The congregation fell silent as Reverend Hammond’s deep voice resonated through the church like the low moan of a double bass. He spoke slowly, articulating his words with care so that even the old and partially deaf could hear him at the back. Rita looked past her mother to Eddie, who sat doodling on a small notepad. She was careful to draw patterns of crucifixes in case her mother took her eyes off Reverend Hammond to see what she was doing. Humphrey sat beside her, his small round glasses perched on the end of his nose, flicking through the hymn book. He wasn’t a religious man and found Reverend Hammond extremely tedious and self-satisfied. But he liked to come to support Hannah, who never missed church, even when she was sick.

Suddenly the door burst open and Reverend Hammond’s voice trailed off in surprise. There was little that could silence the good Reverend so every head in the congregation turned to the door to see what kind of demon stood there. Rita craned her neck, then nudged Maddie urgently. Mrs Megalith paused a moment at the entrance while the fresh coastal wind blew in and caused her long blue dress to billow about her ankles. She sniffed as her moonstone eyes surveyed the scene before her. It had been years, literally, since she had last been to church, but only a matter of weeks since she had last clashed with Reverend Hammond over the corruption of the word of God by organized religion. Reverend Hammond found he could not continue. Mrs Megalith had reduced him to a gasping fish floundering on a riverbank.

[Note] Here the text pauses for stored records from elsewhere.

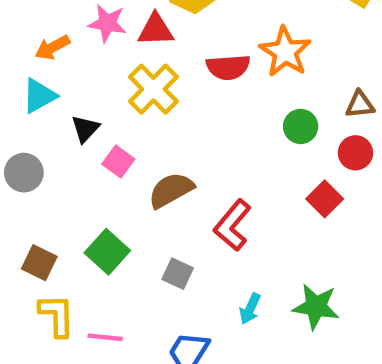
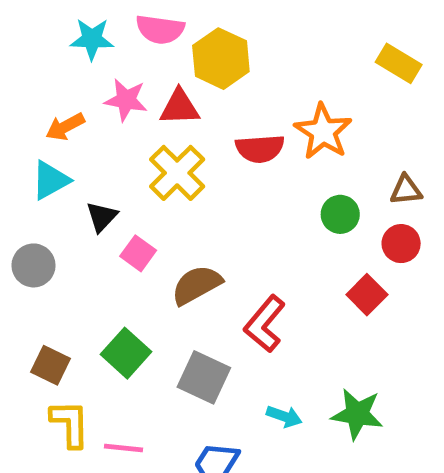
gray square: (178, 274) -> (204, 377), size x1.5
cyan arrow: (250, 309) -> (284, 416), turned -96

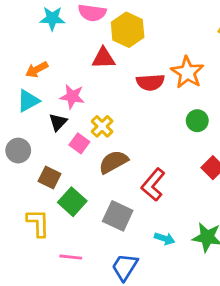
pink star: (126, 100) -> (72, 97), moved
yellow cross: (177, 173) -> (102, 126), moved, size x0.7
brown square: (51, 365) -> (49, 178), moved
yellow L-shape: (70, 424) -> (38, 223), moved

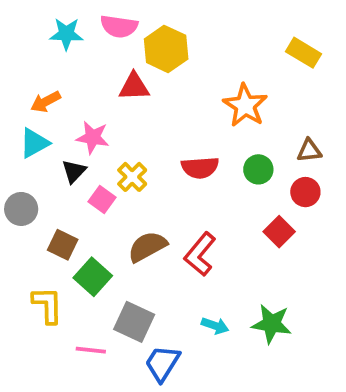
red semicircle: (150, 82) -> (200, 168), moved
brown semicircle: (113, 162) -> (147, 247), moved
gray square: (118, 216) -> (134, 322), moved

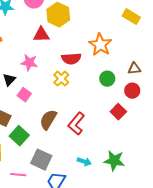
pink star: (93, 137) -> (29, 63), moved
red semicircle: (200, 168) -> (71, 59), moved
yellow cross: (132, 177) -> (61, 79), moved
brown semicircle: (147, 247) -> (48, 120), turned -30

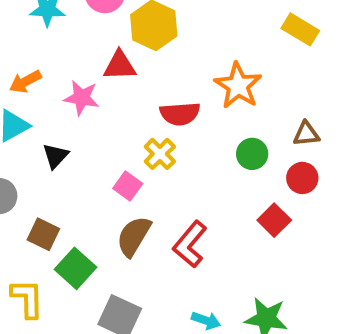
pink star: (29, 63) -> (82, 98), moved
pink square: (24, 95) -> (128, 186), moved

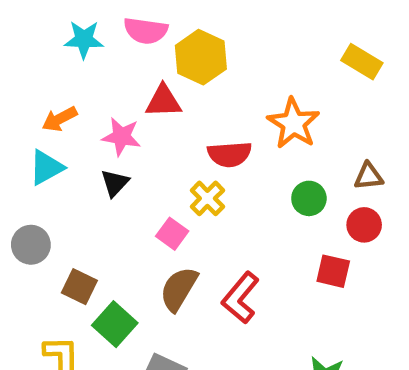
black triangle: (55, 156) -> (115, 183), moved
red square: (274, 220) -> (333, 271), turned -32

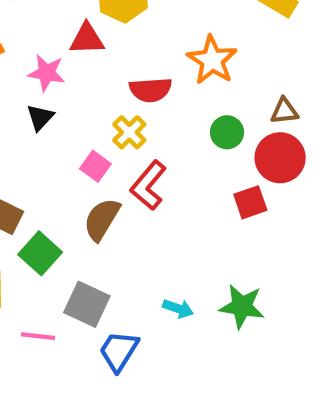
red circle: (364, 225) -> (280, 158), size x1.5
red square: (333, 271) -> (250, 202), turned -32
red L-shape: (241, 298) -> (148, 185), moved

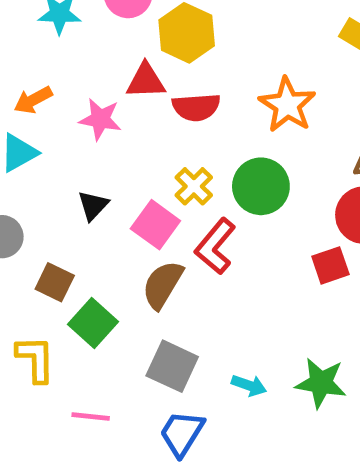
red semicircle: (151, 90) -> (196, 107), moved
black triangle: (40, 117) -> (93, 206), moved
green circle: (227, 132) -> (261, 186), moved, size x1.5
pink square: (95, 166) -> (155, 225), size x1.4
gray square: (87, 304) -> (172, 366), moved

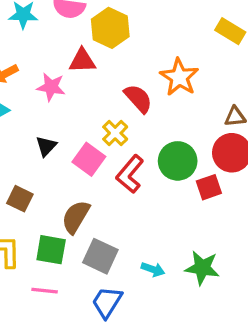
red semicircle: (196, 107) -> (138, 99), moved, turned -128
green circle: (261, 186) -> (178, 161), moved
brown semicircle: (163, 285) -> (76, 217), moved
green square: (93, 323) -> (51, 250), moved, turned -32

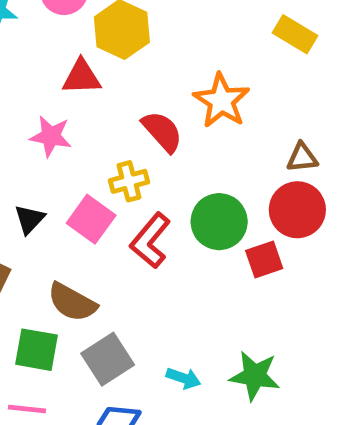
pink star: (51, 87) -> (51, 136), moved
yellow cross: (115, 133) -> (129, 181), turned 30
black triangle: (46, 146) -> (29, 219), moved
brown semicircle: (76, 217) -> (72, 302), turned -92
gray square: (100, 256) -> (108, 359), turned 32

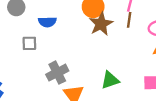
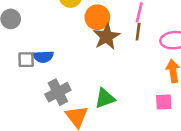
blue semicircle: (47, 22) -> (43, 57), moved
green triangle: (110, 80) -> (105, 98), moved

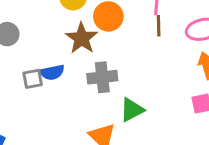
brown star: (106, 37) -> (82, 38), moved
gray cross: (58, 92) -> (102, 77), moved, turned 30

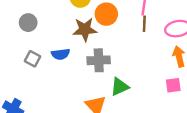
brown star: (82, 38) -> (85, 30), turned 30
gray square: (33, 79) -> (32, 59), moved, turned 35

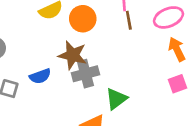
brown star: (85, 30) -> (73, 55), moved, turned 30

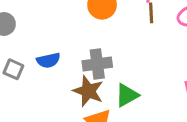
brown star: (73, 55) -> (88, 91), moved

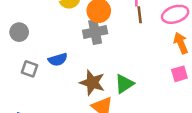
gray cross: (97, 64) -> (95, 32), moved

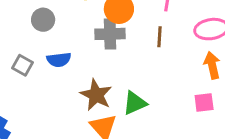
brown line: (140, 15) -> (160, 37), moved
gray circle: (19, 32) -> (43, 20), moved

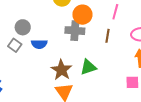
gray circle: (43, 20) -> (23, 27), moved
green triangle: (135, 103) -> (88, 67), moved

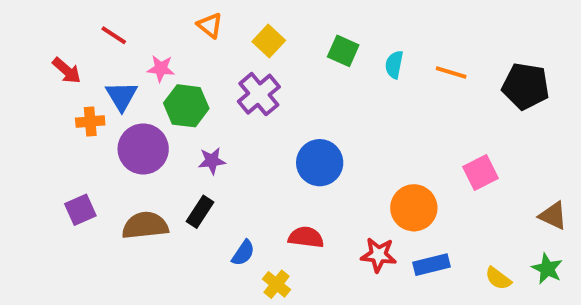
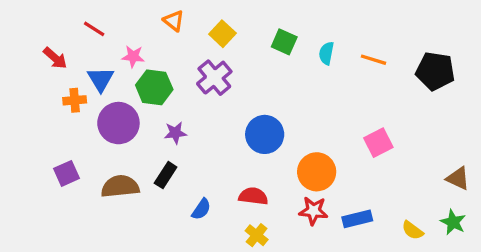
pink square: (481, 173) -> (378, 143), moved
orange circle: (414, 208) -> (317, 172), moved
yellow cross: (277, 284) -> (257, 235), moved

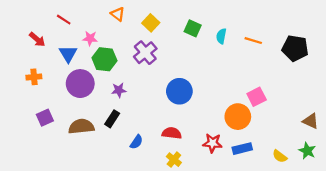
orange cross: (75, 100) -> (34, 77), moved
orange circle: (317, 172) -> (238, 117), moved

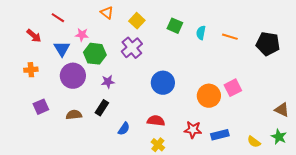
orange circle: (238, 117) -> (209, 96), moved
brown semicircle: (81, 127) -> (74, 115), size x0.7

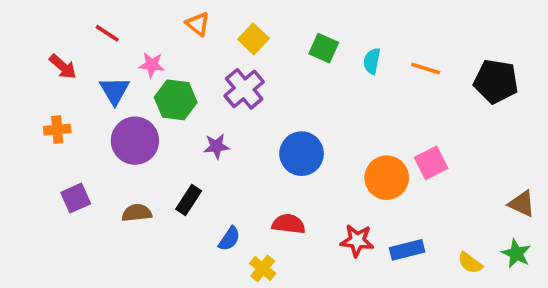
purple star: (108, 82) -> (216, 146), moved
yellow cross: (158, 145) -> (263, 268), moved

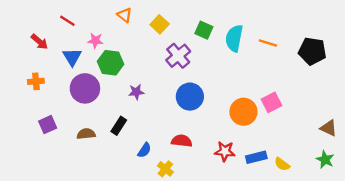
cyan semicircle: (372, 61) -> (234, 38), size x1.6
purple cross: (244, 89) -> (178, 56), moved
yellow semicircle: (470, 263) -> (282, 164), moved

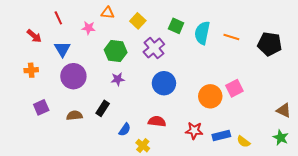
orange triangle: (125, 15) -> (108, 13), turned -32
red line: (67, 21) -> (58, 18), turned 32
pink star: (95, 41) -> (89, 28), moved
green hexagon: (111, 63) -> (116, 51), moved

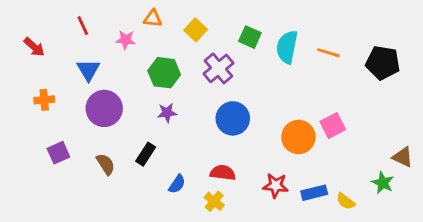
red arrow: (34, 36) -> (34, 47), moved
brown semicircle: (74, 115) -> (106, 164), turned 63
green star: (281, 138) -> (383, 183), moved
yellow cross: (143, 146) -> (214, 201), moved

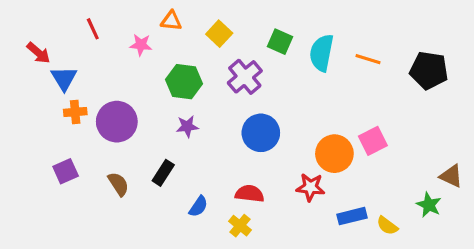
blue triangle: (88, 70) -> (64, 78), moved
orange cross: (44, 100) -> (75, 112), moved
red star: (276, 186) -> (310, 187), moved

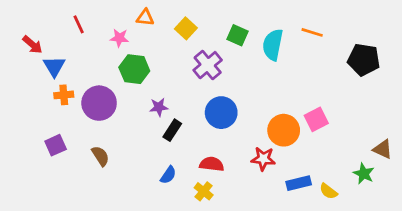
orange line: (368, 59) -> (312, 32), moved
green hexagon: (184, 82) -> (134, 69), moved
black rectangle: (163, 173) -> (172, 130), moved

She proceeded to walk up the aisle, slow and stately, the tapping of her stick echoing ominously off the walls. No one spoke. Only Eddie giggled mischievously into her hand to be silenced by a sharp nudge from her mother. Hannah was aghast. Megagran was famous for hating church, the vicar and for finding the very institution of religion dogmatic, not to say mercenary. She claimed she felt the presence of God in her garden and didn’t need to pay good money for the privilege of sitting in His house and hearing the vicar speak of Him as if he knew Him more intimately than anyone else. ‘It’s a bloody con,’ she would say. ‘If people knew they could talk to Him in the comfort of their own kitchens they wouldn’t bother going to church and listening to that old bore lecture them about suffering.’ Now Hannah cringed as her mother forced them all to squeeze together so that she could sit at the end of the pew. Reverend Hammond watched the large crystals around her neck glitter as they caught the light and nervously fingered the simple cross that hung about his own. He seemed to have shrunk and, when he finally managed to speak, his voice was little more than a croak.

‘We are
all
welcome here in God’s house,’ he began and tried to ignore the loud ‘tut’ from Mrs Megalith and the challenging expression in her eyes. Hannah wondered what on earth had possessed her mother to come. What’s more, thanks to her, they were all exceedingly uncomfortable squashed together like cans on the kitchen shelf. ‘Let us sing hymn number three hundred and twenty-five,
I Vow To Thee My Country
.’ The congregation rose to its feet and sang in hearty voices the hymn they all knew and loved so well. Reverend Hammond was only too happy to hand the service over to Miss Hogmier and her uncertain organ playing.